→ Your task: Each line containing the string "Next" should be copied out of the entries.

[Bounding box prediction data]
________

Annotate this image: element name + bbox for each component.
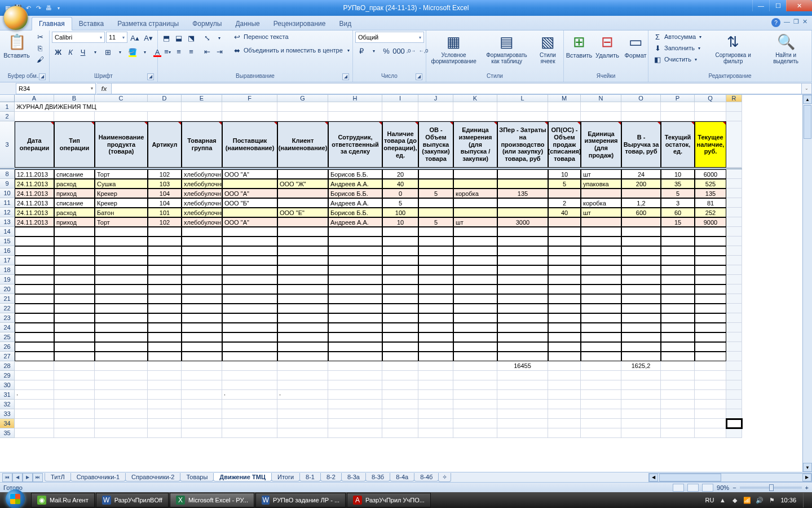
help-icon[interactable]: ? — [771, 18, 780, 27]
table-cell[interactable]: Торт — [95, 217, 148, 227]
table-cell[interactable]: Крекер — [95, 189, 148, 198]
sheet-tab[interactable]: Товары — [180, 473, 214, 481]
table-cell[interactable]: 0 — [382, 189, 418, 198]
column-header[interactable]: F — [222, 95, 277, 102]
scroll-left-icon[interactable]: ◀ — [649, 474, 658, 481]
taskbar-button[interactable]: ◉Mail.Ru Агент — [31, 493, 95, 507]
dialog-launcher-icon[interactable]: ◢ — [147, 73, 154, 80]
zoom-level[interactable]: 90% — [717, 484, 729, 491]
tray-action-center-icon[interactable]: ⚑ — [768, 496, 776, 504]
table-cell[interactable]: приход — [54, 189, 95, 198]
table-cell[interactable] — [453, 169, 497, 179]
column-header[interactable]: J — [418, 95, 453, 102]
font-size-dropdown[interactable]: 11▾ — [106, 32, 127, 43]
show-desktop-button[interactable] — [803, 493, 809, 507]
table-cell[interactable]: Борисов Б.Б. — [328, 169, 382, 179]
insert-cells-button[interactable]: ⊞Вставить — [566, 32, 592, 60]
table-cell[interactable]: 60 — [661, 208, 695, 217]
sheet-tab[interactable]: 8-2 — [320, 473, 342, 481]
table-cell[interactable]: 10 — [661, 169, 695, 179]
table-cell[interactable] — [581, 217, 621, 227]
table-cell[interactable]: хлебобулочн — [182, 198, 222, 208]
column-header[interactable]: M — [548, 95, 581, 102]
table-cell[interactable]: 102 — [148, 169, 182, 179]
table-cell[interactable]: ООО "Е" — [277, 208, 328, 217]
column-header[interactable]: P — [661, 95, 695, 102]
table-cell[interactable]: 103 — [148, 179, 182, 189]
dialog-launcher-icon[interactable]: ◢ — [342, 73, 349, 80]
table-cell[interactable] — [277, 189, 328, 198]
start-button[interactable] — [0, 492, 30, 508]
dialog-launcher-icon[interactable]: ◢ — [416, 73, 422, 80]
delete-cells-button[interactable]: ⊟Удалить — [594, 32, 620, 60]
table-cell[interactable]: 102 — [148, 217, 182, 227]
sheet-tab[interactable]: 8-3а — [341, 473, 366, 481]
new-sheet-button[interactable]: ✧ — [438, 473, 451, 482]
table-cell[interactable]: расход — [54, 179, 95, 189]
table-cell[interactable]: 40 — [382, 179, 418, 189]
table-cell[interactable]: приход — [54, 217, 95, 227]
close-button[interactable]: ✕ — [786, 0, 812, 11]
column-header[interactable]: D — [148, 95, 182, 102]
table-cell[interactable]: шт — [581, 208, 621, 217]
table-cell[interactable] — [621, 189, 661, 198]
table-cell[interactable]: 24.11.2013 — [15, 189, 54, 198]
hscroll-thumb[interactable] — [659, 474, 721, 481]
column-header[interactable]: K — [453, 95, 497, 102]
table-cell[interactable] — [453, 198, 497, 208]
align-top-button[interactable]: ⬒ — [160, 32, 173, 44]
table-cell[interactable]: 104 — [148, 198, 182, 208]
table-cell[interactable] — [277, 217, 328, 227]
ribbon-tab[interactable]: Формулы — [186, 17, 228, 30]
conditional-format-button[interactable]: ▦Условное форматирование — [429, 32, 479, 65]
table-cell[interactable]: 135 — [497, 189, 548, 198]
table-cell[interactable]: 1,2 — [621, 198, 661, 208]
autosum-button[interactable]: ΣАвтосумма▾ — [651, 32, 704, 42]
table-cell[interactable]: 5 — [418, 189, 453, 198]
sheet-tab[interactable]: 8-4б — [414, 473, 439, 481]
clock[interactable]: 10:36 — [780, 497, 796, 503]
office-button[interactable] — [3, 6, 28, 30]
taskbar-button[interactable]: WРазрУчПрилВOff — [96, 493, 169, 507]
table-cell[interactable]: хлебобулочн — [182, 189, 222, 198]
fx-button[interactable]: fx — [97, 83, 112, 94]
table-cell[interactable] — [548, 189, 581, 198]
table-cell[interactable]: 5 — [548, 179, 581, 189]
bold-button[interactable]: Ж — [52, 46, 64, 58]
scroll-down-icon[interactable]: ▼ — [803, 463, 812, 472]
table-cell[interactable]: Сушка — [95, 179, 148, 189]
table-cell[interactable] — [453, 208, 497, 217]
taskbar-button[interactable]: WРУПвО задание ЛР - ... — [255, 493, 346, 507]
table-cell[interactable]: 252 — [695, 208, 726, 217]
table-cell[interactable]: ООО "А" — [222, 189, 277, 198]
tray-flag-icon[interactable]: ▲ — [718, 496, 726, 504]
vertical-scrollbar[interactable]: ▲ ▼ — [802, 95, 812, 472]
doc-restore-icon[interactable]: ❐ — [793, 18, 799, 27]
table-cell[interactable]: 10 — [548, 169, 581, 179]
table-cell[interactable]: 600 — [621, 208, 661, 217]
find-select-button[interactable]: 🔍Найти и выделить — [762, 32, 809, 65]
table-cell[interactable]: 24.11.2013 — [15, 198, 54, 208]
table-cell[interactable]: хлебобулочные изделия — [182, 208, 222, 217]
column-header[interactable]: I — [382, 95, 418, 102]
taskbar-button[interactable]: AРазрУчПрил УчПО... — [347, 493, 431, 507]
table-cell[interactable]: 81 — [695, 198, 726, 208]
name-box[interactable]: R34▾ — [16, 83, 96, 94]
table-cell[interactable]: шт — [453, 217, 497, 227]
column-header[interactable]: N — [581, 95, 621, 102]
table-cell[interactable]: ООО "А" — [222, 169, 277, 179]
table-cell[interactable]: 24.11.2013 — [15, 179, 54, 189]
format-painter-button[interactable]: 🖌 — [33, 54, 47, 64]
column-header[interactable]: L — [497, 95, 548, 102]
sheet-nav-last-icon[interactable]: ⏭ — [33, 473, 43, 482]
sheet-tab[interactable]: Справочники-1 — [70, 473, 126, 481]
table-cell[interactable]: 100 — [382, 208, 418, 217]
wrap-text-button[interactable]: ↩Перенос текста — [230, 32, 352, 42]
percent-button[interactable]: % — [380, 45, 392, 57]
table-cell[interactable]: 135 — [695, 189, 726, 198]
table-cell[interactable]: хлебобулочн — [182, 169, 222, 179]
table-cell[interactable]: ООО "А" — [222, 217, 277, 227]
increase-indent-button[interactable]: ⇥ — [213, 45, 226, 58]
table-cell[interactable] — [418, 198, 453, 208]
column-header[interactable]: E — [182, 95, 222, 102]
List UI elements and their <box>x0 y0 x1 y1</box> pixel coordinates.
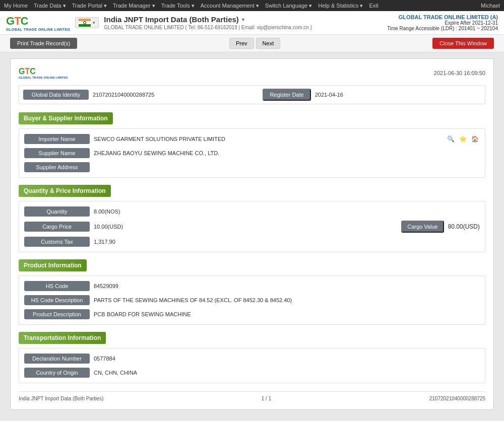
title-dropdown-icon[interactable]: ▾ <box>242 17 244 22</box>
cargo-value-amount: 80.00(USD) <box>448 223 480 230</box>
star-icon[interactable]: ⭐ <box>458 134 468 144</box>
company-name: GLOBAL TRADE ONLINE LIMITED (A) <box>387 14 498 20</box>
country-origin-label: Country of Origin <box>24 368 90 378</box>
card-footer: India JNPT Import Data (Both Parties) 1 … <box>19 391 485 401</box>
importer-name-value: SEWCO GARMENT SOLUTIONS PRIVATE LIMITED <box>94 136 442 142</box>
quantity-label: Quantity <box>24 206 90 217</box>
record-logo: GTC GLOBAL TRADE ONLINE LIMITED <box>19 67 68 79</box>
quantity-price-body: Quantity 8.00(NOS) Cargo Price 10.00(USD… <box>19 201 485 252</box>
expire-date: Expire After 2021-12-31 <box>387 20 498 26</box>
nav-trade-data[interactable]: Trade Data ▾ <box>34 3 66 9</box>
cargo-price-value: 10.00(USD) <box>94 224 397 230</box>
importer-name-row: Importer Name SEWCO GARMENT SOLUTIONS PR… <box>24 134 480 144</box>
declaration-number-label: Declaration Number <box>24 354 90 364</box>
supplier-address-label: Supplier Address <box>24 162 90 172</box>
record-logo-text: GTC <box>19 67 36 76</box>
main-content: GTC GLOBAL TRADE ONLINE LIMITED 2021-06-… <box>0 52 504 416</box>
header-subtitle: GLOBAL TRADE ONLINE LIMITED ( Tel: 86-51… <box>104 25 312 30</box>
next-button[interactable]: Next <box>256 38 281 49</box>
register-date-button[interactable]: Register Date <box>263 89 310 101</box>
card-footer-left: India JNPT Import Data (Both Parties) <box>19 396 103 401</box>
india-flag <box>79 19 91 27</box>
hs-code-label: HS Code <box>24 281 90 291</box>
product-desc-value: PCB BOARD FOR SEWING MACHINE <box>94 311 480 317</box>
supplier-address-row: Supplier Address <box>24 162 480 172</box>
header-title-block: India JNPT Import Data (Both Parties) ▾ … <box>104 15 312 30</box>
cargo-value-button[interactable]: Cargo Value <box>401 221 444 233</box>
nav-trade-manager[interactable]: Trade Manager ▾ <box>113 3 155 9</box>
supplier-name-label: Supplier Name <box>24 148 90 158</box>
supplier-name-value: ZHEJIANG BAOYU SEWING MACHINE CO., LTD. <box>94 150 480 156</box>
record-card: GTC GLOBAL TRADE ONLINE LIMITED 2021-06-… <box>10 58 494 410</box>
importer-icons: 🔍 ⭐ 🏠 <box>446 134 480 144</box>
customs-tax-label: Customs Tax <box>24 237 90 247</box>
nav-trade-portal[interactable]: Trade Portal ▾ <box>72 3 107 9</box>
record-datetime: 2021-06-30 16:09:50 <box>434 70 485 76</box>
buyer-supplier-header: Buyer & Supplier Information <box>19 112 113 124</box>
customs-tax-row: Customs Tax 1,317.90 <box>24 237 480 247</box>
hs-code-desc-label: HS Code Description <box>24 295 90 305</box>
cargo-value-inline: Cargo Value 80.00(USD) <box>401 221 480 233</box>
card-footer-center: 1 / 1 <box>262 396 271 401</box>
logo-text: GTC <box>6 15 28 28</box>
product-desc-label: Product Description <box>24 309 90 319</box>
hs-code-row: HS Code 84529099 <box>24 281 480 291</box>
top-toolbar: Print Trade Record(s) Prev Next Close Th… <box>0 35 504 52</box>
customs-tax-value: 1,317.90 <box>94 239 480 245</box>
time-range: Time Range Accessible (LDR) : 201401 ~ 2… <box>387 26 498 31</box>
record-logo-sub: GLOBAL TRADE ONLINE LIMITED <box>19 76 68 79</box>
print-button[interactable]: Print Trade Record(s) <box>10 38 77 49</box>
record-header: GTC GLOBAL TRADE ONLINE LIMITED 2021-06-… <box>19 67 485 79</box>
quantity-price-header: Quantity & Price Information <box>19 185 111 197</box>
importer-name-label: Importer Name <box>24 134 90 144</box>
search-icon[interactable]: 🔍 <box>446 134 456 144</box>
card-footer-right: 21072021040000288725 <box>429 396 485 401</box>
close-window-button[interactable]: Close This Window <box>432 38 494 49</box>
home-icon[interactable]: 🏠 <box>470 134 480 144</box>
nav-my-home[interactable]: My Home <box>4 3 28 9</box>
company-logo: GTC GLOBAL TRADE ONLINE LIMITED <box>6 15 70 31</box>
top-nav-links: My Home Trade Data ▾ Trade Portal ▾ Trad… <box>4 3 379 9</box>
user-name: Michael <box>481 3 500 9</box>
quantity-value: 8.00(NOS) <box>94 208 480 215</box>
page-title: India JNPT Import Data (Both Parties) ▾ <box>104 15 312 24</box>
buyer-supplier-section: Buyer & Supplier Information Importer Na… <box>19 112 485 178</box>
supplier-name-row: Supplier Name ZHEJIANG BAOYU SEWING MACH… <box>24 148 480 158</box>
cargo-price-row: Cargo Price 10.00(USD) Cargo Value 80.00… <box>24 221 480 233</box>
quantity-row: Quantity 8.00(NOS) <box>24 206 480 217</box>
country-flag-selector[interactable]: ▾ <box>75 17 99 28</box>
global-identity-value: 21072021040000288725 <box>93 92 259 98</box>
nav-exit[interactable]: Exit <box>369 3 378 9</box>
product-section: Product Information HS Code 84529099 HS … <box>19 259 485 325</box>
flag-dropdown-icon: ▾ <box>93 20 95 25</box>
hs-code-desc-value: PARTS OF THE SEWING MACHINES OF 84.52 (E… <box>94 297 480 303</box>
logo-subtitle: GLOBAL TRADE ONLINE LIMITED <box>6 28 70 31</box>
nav-help-stats[interactable]: Help & Statistics ▾ <box>318 3 363 9</box>
hs-code-desc-row: HS Code Description PARTS OF THE SEWING … <box>24 295 480 305</box>
page-header: GTC GLOBAL TRADE ONLINE LIMITED ▾ India … <box>0 11 504 35</box>
top-navigation: My Home Trade Data ▾ Trade Portal ▾ Trad… <box>0 0 504 11</box>
transportation-body: Declaration Number 0577884 Country of Or… <box>19 348 485 383</box>
navigation-buttons: Prev Next <box>229 38 280 49</box>
country-origin-row: Country of Origin CN, CHN, CHINA <box>24 368 480 378</box>
nav-switch-lang[interactable]: Switch Language ▾ <box>265 3 312 9</box>
product-header: Product Information <box>19 259 87 271</box>
hs-code-value: 84529099 <box>94 283 480 289</box>
register-date-value: 2021-04-16 <box>315 92 481 98</box>
country-origin-value: CN, CHN, CHINA <box>94 370 480 376</box>
cargo-price-label: Cargo Price <box>24 222 90 232</box>
declaration-number-value: 0577884 <box>94 356 480 362</box>
transportation-header: Transportation Information <box>19 332 106 344</box>
declaration-number-row: Declaration Number 0577884 <box>24 354 480 364</box>
product-desc-row: Product Description PCB BOARD FOR SEWING… <box>24 309 480 319</box>
buyer-supplier-body: Importer Name SEWCO GARMENT SOLUTIONS PR… <box>19 128 485 178</box>
product-body: HS Code 84529099 HS Code Description PAR… <box>19 275 485 325</box>
transportation-section: Transportation Information Declaration N… <box>19 332 485 383</box>
global-identity-row: Global Data Identity 2107202104000028872… <box>19 85 485 104</box>
header-left: GTC GLOBAL TRADE ONLINE LIMITED ▾ India … <box>6 15 312 31</box>
global-identity-label: Global Data Identity <box>23 90 89 100</box>
prev-button[interactable]: Prev <box>229 38 254 49</box>
nav-trade-tools[interactable]: Trade Tools ▾ <box>161 3 195 9</box>
quantity-price-section: Quantity & Price Information Quantity 8.… <box>19 185 485 252</box>
nav-account-mgmt[interactable]: Account Management ▾ <box>201 3 259 9</box>
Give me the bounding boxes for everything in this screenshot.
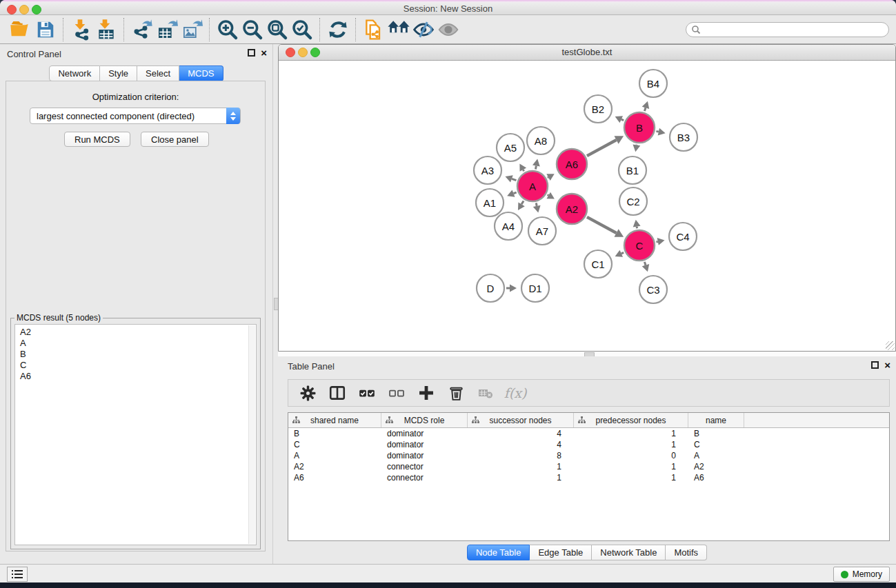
deselect-all-icon[interactable] [387,383,406,403]
table-cell[interactable]: 1 [574,429,688,438]
run-mcds-button[interactable]: Run MCDS [64,132,130,147]
graph-node-C4[interactable]: C4 [669,223,697,250]
graph-node-A6[interactable]: A6 [557,149,587,179]
table-cell[interactable]: 4 [468,429,574,438]
graph-node-A8[interactable]: A8 [527,127,555,154]
table-cell[interactable]: A2 [288,462,381,472]
graph-node-A7[interactable]: A7 [528,217,556,245]
mcds-result-item[interactable]: A2 [20,327,256,338]
mcds-result-item[interactable]: C [20,360,256,371]
graph-edge-C-C4[interactable] [656,238,664,245]
column-header-successor-nodes[interactable]: successor nodes [468,413,574,427]
import-table-icon[interactable] [94,17,119,42]
graph-edge-A-A4[interactable] [518,201,525,210]
column-header-predecessor-nodes[interactable]: predecessor nodes [574,413,688,427]
graph-edge-A2-C[interactable] [587,217,624,237]
tab-mcds[interactable]: MCDS [179,65,223,81]
table-cell[interactable]: dominator [381,440,468,449]
tab-style[interactable]: Style [100,65,137,81]
export-image-icon[interactable] [179,17,204,42]
column-header-name[interactable]: name [688,413,744,427]
table-cell[interactable]: dominator [381,451,468,460]
tab-network-table[interactable]: Network Table [592,545,666,560]
task-history-button[interactable] [7,567,28,582]
graph-edge-D-D1[interactable] [506,285,517,292]
graph-edge-A-A5[interactable] [519,163,526,171]
mcds-result-item[interactable]: A [20,338,256,349]
table-cell[interactable]: A2 [688,462,744,472]
visual-mapping-icon[interactable] [411,17,436,42]
table-row[interactable]: A2connector11A2 [288,461,889,472]
graph-node-C2[interactable]: C2 [619,187,647,215]
table-cell[interactable]: 1 [468,462,574,472]
table-cell[interactable]: 0 [574,451,688,460]
table-cell[interactable]: 8 [468,451,574,460]
graph-edge-A6-B[interactable] [587,136,624,156]
table-settings-gear-icon[interactable] [298,383,317,403]
scrollbar[interactable] [248,325,255,544]
graph-edge-A-A7[interactable] [533,203,541,212]
function-builder-icon[interactable]: f(x) [506,383,525,403]
graph-edge-A-A2[interactable] [546,192,554,199]
criterion-dropdown[interactable]: largest connected component (directed) [30,108,241,124]
graph-edge-A-A6[interactable] [546,174,554,181]
graph-edge-C-C2[interactable] [633,220,641,229]
open-session-icon[interactable] [8,17,33,42]
graph-node-C3[interactable]: C3 [639,276,667,303]
table-cell[interactable]: 1 [574,462,688,472]
graph-node-D1[interactable]: D1 [521,274,549,302]
graph-node-A1[interactable]: A1 [476,189,504,216]
table-row[interactable]: Adominator80A [288,450,889,461]
zoom-out-icon[interactable] [240,17,265,42]
table-cell[interactable]: B [688,429,744,438]
graph-edge-B-B4[interactable] [642,101,649,111]
table-cell[interactable]: A [688,451,744,460]
mcds-result-list[interactable]: A2ABCA6 [14,324,257,545]
table-row[interactable]: A6connector11A6 [288,472,889,483]
close-panel-button[interactable]: Close panel [141,132,209,147]
table-cell[interactable]: dominator [381,429,468,438]
graph-node-C[interactable]: C [624,230,655,261]
delete-table-icon[interactable] [476,383,495,403]
graph-node-C1[interactable]: C1 [584,250,612,278]
table-cell[interactable]: A6 [288,473,381,483]
graph-edge-A-A3[interactable] [505,175,516,182]
table-cell[interactable]: connector [381,473,468,483]
close-panel-icon[interactable]: × [884,361,890,369]
column-header-shared-name[interactable]: shared name [288,413,381,427]
network-canvas[interactable]: B4B2BB3A5A8A6B1A3AC2A1A2A4A7C4CC1C3DD1 [279,61,895,351]
export-network-icon[interactable] [130,17,155,42]
zoom-fit-icon[interactable] [265,17,290,42]
table-row[interactable]: Cdominator41C [288,439,889,450]
graph-node-B2[interactable]: B2 [584,95,612,123]
table-cell[interactable]: C [288,440,381,449]
graph-node-A3[interactable]: A3 [474,156,501,184]
refresh-icon[interactable] [326,17,350,42]
save-session-icon[interactable] [33,17,58,42]
horizontal-splitter[interactable] [278,352,896,356]
graph-node-D[interactable]: D [477,274,504,302]
add-column-icon[interactable] [417,383,436,403]
mcds-result-item[interactable]: A6 [20,371,256,382]
table-cell[interactable]: 1 [574,473,688,483]
table-cell[interactable]: 4 [468,440,574,449]
homes-icon[interactable] [386,17,411,42]
float-panel-icon[interactable] [248,49,255,57]
graph-node-A2[interactable]: A2 [557,194,587,224]
graph-edge-B-B1[interactable] [633,145,640,152]
float-panel-icon[interactable] [871,361,879,369]
column-header-MCDS-role[interactable]: MCDS role [381,413,468,427]
graph-edge-A-A8[interactable] [532,159,540,170]
resize-grip-icon[interactable] [886,341,895,350]
tab-motifs[interactable]: Motifs [666,545,707,560]
graph-node-A5[interactable]: A5 [497,134,524,161]
table-cell[interactable]: B [288,429,381,438]
mcds-result-item[interactable]: B [20,349,256,360]
tab-network[interactable]: Network [49,65,100,81]
zoom-in-icon[interactable] [215,17,240,42]
graph-node-B[interactable]: B [624,112,655,143]
table-row[interactable]: Bdominator41B [288,428,889,439]
table-cell[interactable]: 1 [574,440,688,449]
graph-node-B4[interactable]: B4 [639,70,667,97]
export-table-icon[interactable] [155,17,179,42]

________

→ Expected output:
next-button[interactable]: Next <box>256 38 281 49</box>
top-toolbar: Print Trade Record(s) Prev Next Close Th… <box>0 35 504 52</box>
navigation-buttons: Prev Next <box>229 38 280 49</box>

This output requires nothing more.